ABOUT THIS EXERCISE
Below are some records. How many of their lines contain the string "кашлем"? Give the number only.

[SUPPLIED MATERIAL — start]

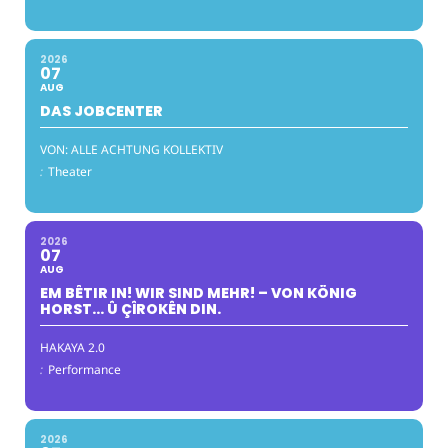
2026
07
AUG
DAS JOBCENTER
VON: ALLE ACHTUNG KOLLEKTIV
:
Theater
2026
07
AUG
EM BÊTIR IN! WIR SIND MEHR! – VON KÖNIG
HORST… Û ÇÎROKÊN DIN.
HAKAYA 2.0
:
Performance
2026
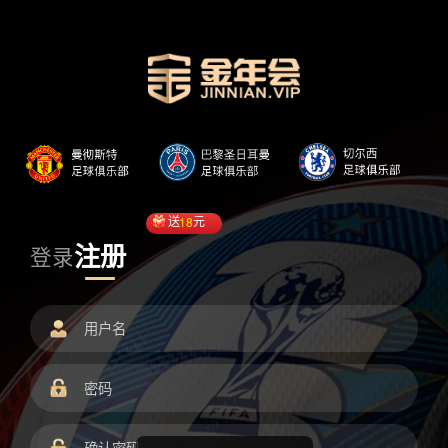
送
18
元
注册
登录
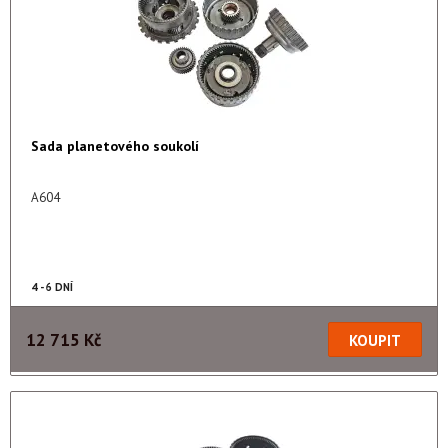
Sada planetového soukolí
A604
4 - 6 DNÍ
12 715 Kč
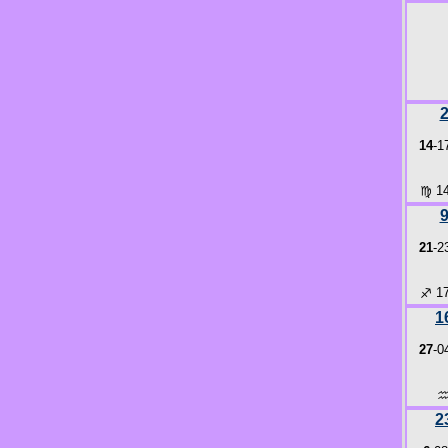
14
-1
♍
14
21
-2
♐
17
1
27
-0
2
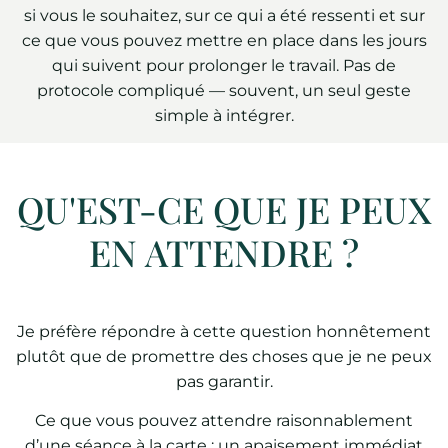
si vous le souhaitez, sur ce qui a été ressenti et sur
ce que vous pouvez mettre en place dans les jours
qui suivent pour prolonger le travail. Pas de
protocole compliqué — souvent, un seul geste
simple à intégrer.
QU'EST-CE QUE JE PEUX
EN ATTENDRE ?
Je préfère répondre à cette question honnêtement
plutôt que de promettre des choses que je ne peux
pas garantir.
Ce que vous pouvez attendre raisonnablement
d’une séance à la carte : un apaisement immédiat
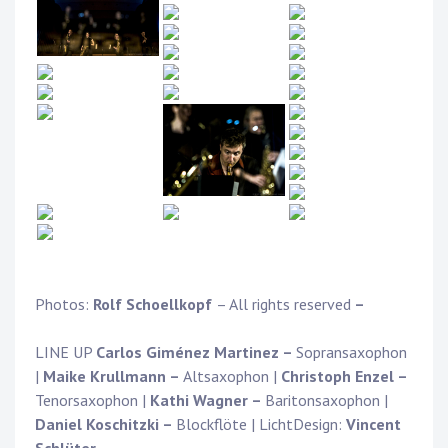
Photos:
Rolf Schoellkopf
– All rights reserved
–
LINE UP
Carlos Giménez Martinez –
Sopransaxophon
|
Maike Krullmann –
Altsaxophon |
Christoph Enzel –
Tenorsaxophon |
Kathi Wagner –
Baritonsaxophon |
Daniel Koschitzki –
Blockflöte | LichtDesign:
Vincent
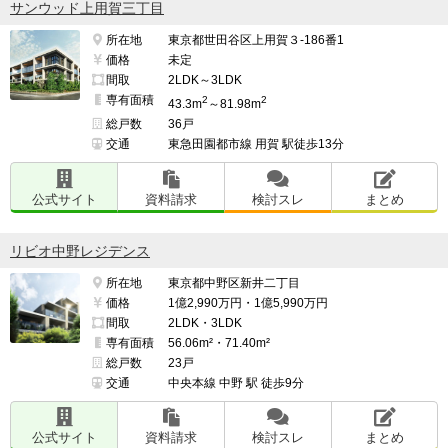
サンウッド上用賀三丁目
所在地
東京都世田谷区上用賀３-186番1
価格
未定
間取
2LDK～3LDK
専有面積
2
2
43.3m
～81.98m
総戸数
36戸
交通
東急田園都市線 用賀 駅徒歩13分
公式サイト
資料請求
検討スレ
まとめ
リビオ中野レジデンス
所在地
東京都中野区新井二丁目
価格
1億2,990万円・1億5,990万円
間取
2LDK・3LDK
専有面積
56.06m²・71.40m²
総戸数
23戸
交通
中央本線 中野 駅 徒歩9分
公式サイト
資料請求
検討スレ
まとめ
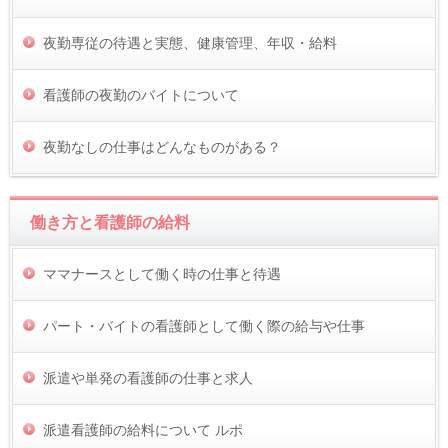
夜勤専従の待遇と実態、健康管理、年収・給料
看護師の夜勤のバイトについて
夜勤なしの仕事はどんなものがある？
働き方と看護師の給料
ママナースとして働く時の仕事と待遇
パート・バイトの看護師として働く際の給与や仕事
派遣や単発の看護師の仕事と求人
派遣看護師の給料について ルポ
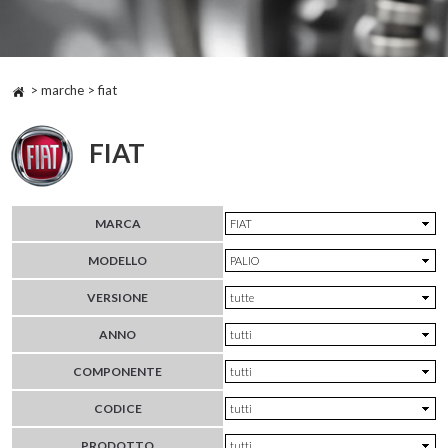
> marche > fiat
FIAT
MARCA
MODELLO
VERSIONE
ANNO
COMPONENTE
CODICE
PRODOTTO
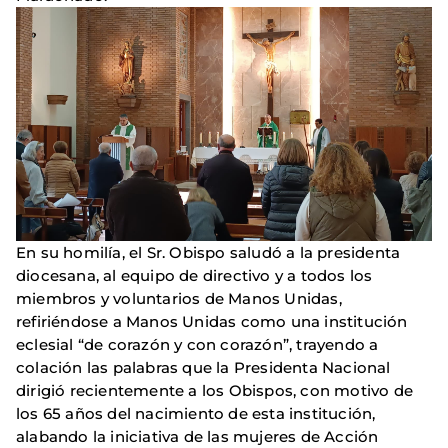
En su homilía, el Sr. Obispo saludó a la presidenta
diocesana, al equipo de directivo y a todos los
miembros y voluntarios de Manos Unidas,
refiriéndose a Manos Unidas como una institución
eclesial “de corazón y con corazón”, trayendo a
colación las palabras que la Presidenta Nacional
dirigió recientemente a los Obispos, con motivo de
los 65 años del nacimiento de esta institución,
alabando la iniciativa de las mujeres de Acción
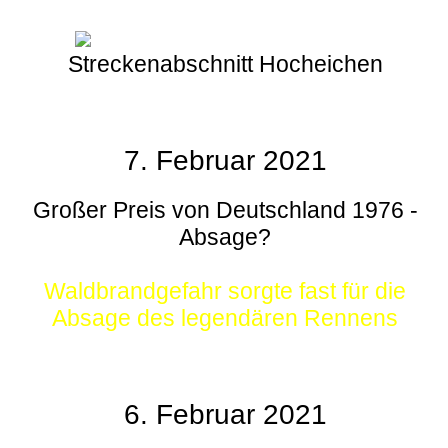
Streckenabschnitt Hocheichen
7. Februar 2021
Großer Preis von Deutschland 1976 -
Absage?
Waldbrandgefahr sorgte fast für die
Absage des legendären Rennens
6. Februar 2021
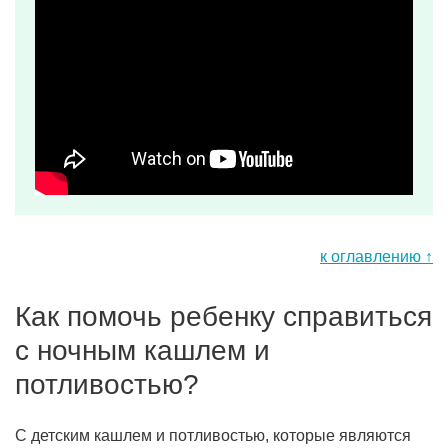
к оглавлению ↑
Как помочь ребенку справиться
с ночным кашлем и
потливостью?
С детским кашлем и потливостью, которые являются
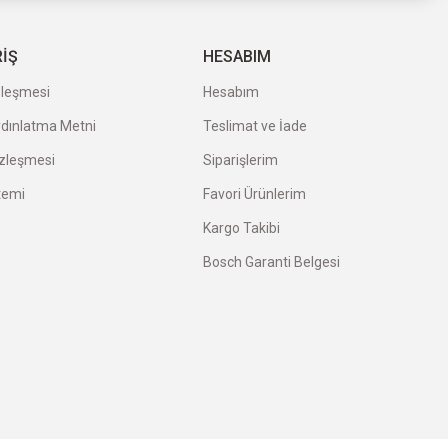
RİŞ
HESABIM
zleşmesi
Hesabım
ydınlatma Metni
Teslimat ve İade
özleşmesi
Siparişlerim
temi
Favori Ürünlerim
Kargo Takibi
Bosch Garanti Belgesi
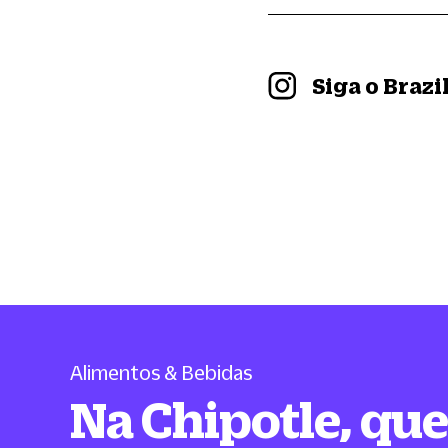
Siga o Braz
Alimentos & Bebidas
Na Chipotle, qu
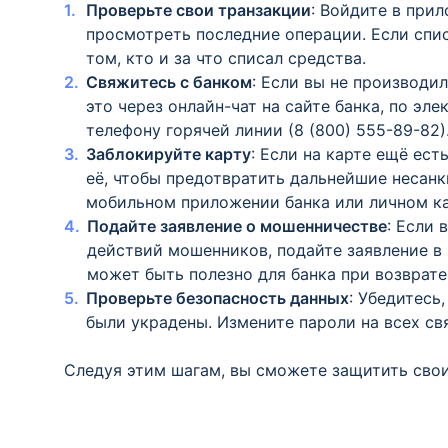
Проверьте свои транзакции
: Войдите в при
просмотреть последние операции. Если спи
том, кто и за что списал средства.
Свяжитесь с банком
: Если вы не производи
это через онлайн-чат на сайте банка, по эле
телефону горячей линии (8 (800) 555-89-82)
Заблокируйте карту
: Если на карте ещё ест
её, чтобы предотвратить дальнейшие несан
мобильном приложении банка или личном ка
Подайте заявление о мошенничестве
: Если 
действий мошенников, подайте заявление в
может быть полезно для банка при возврате
Проверьте безопасность данных
: Убедитесь
были украдены. Измените пароли на всех св
Следуя этим шагам, вы сможете защитить свои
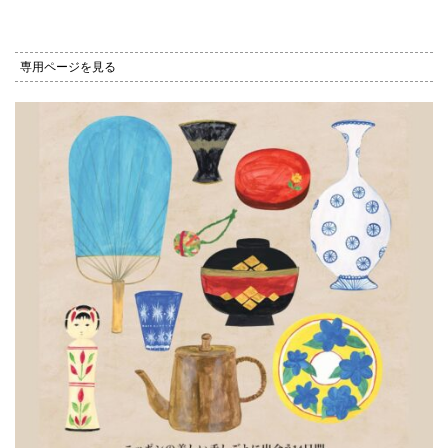
専用ページを見る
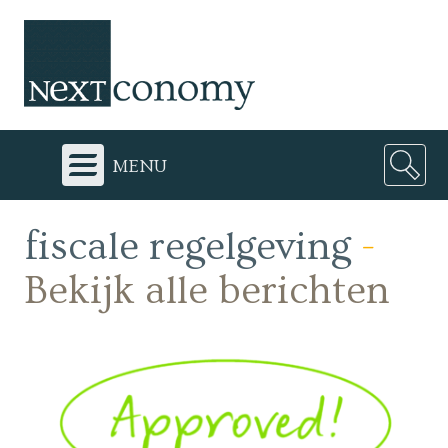
menu
fiscale regelgeving
-
Bekijk alle berichten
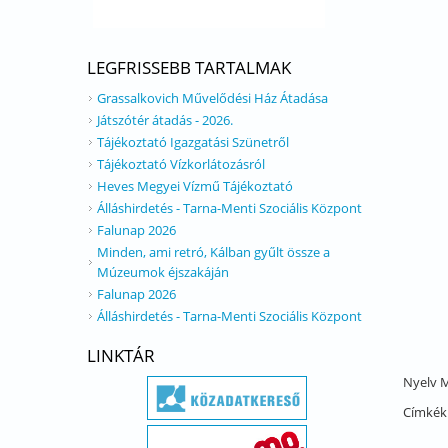
LEGFRISSEBB TARTALMAK
Grassalkovich Művelődési Ház Átadása
Játszótér átadás - 2026.
Tájékoztató Igazgatási Szünetről
Tájékoztató Vízkorlátozásról
Heves Megyei Vízmű Tájékoztató
Álláshirdetés - Tarna-Menti Szociális Központ
Falunap 2026
Minden, ami retró, Kálban gyűlt össze a
Múzeumok éjszakáján
Falunap 2026
Álláshirdetés - Tarna-Menti Szociális Központ
LINKTÁR
Nyelv
M
Címkék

[SUPPLIED MATERIAL — finish]

EXERCISE RESPONSE
2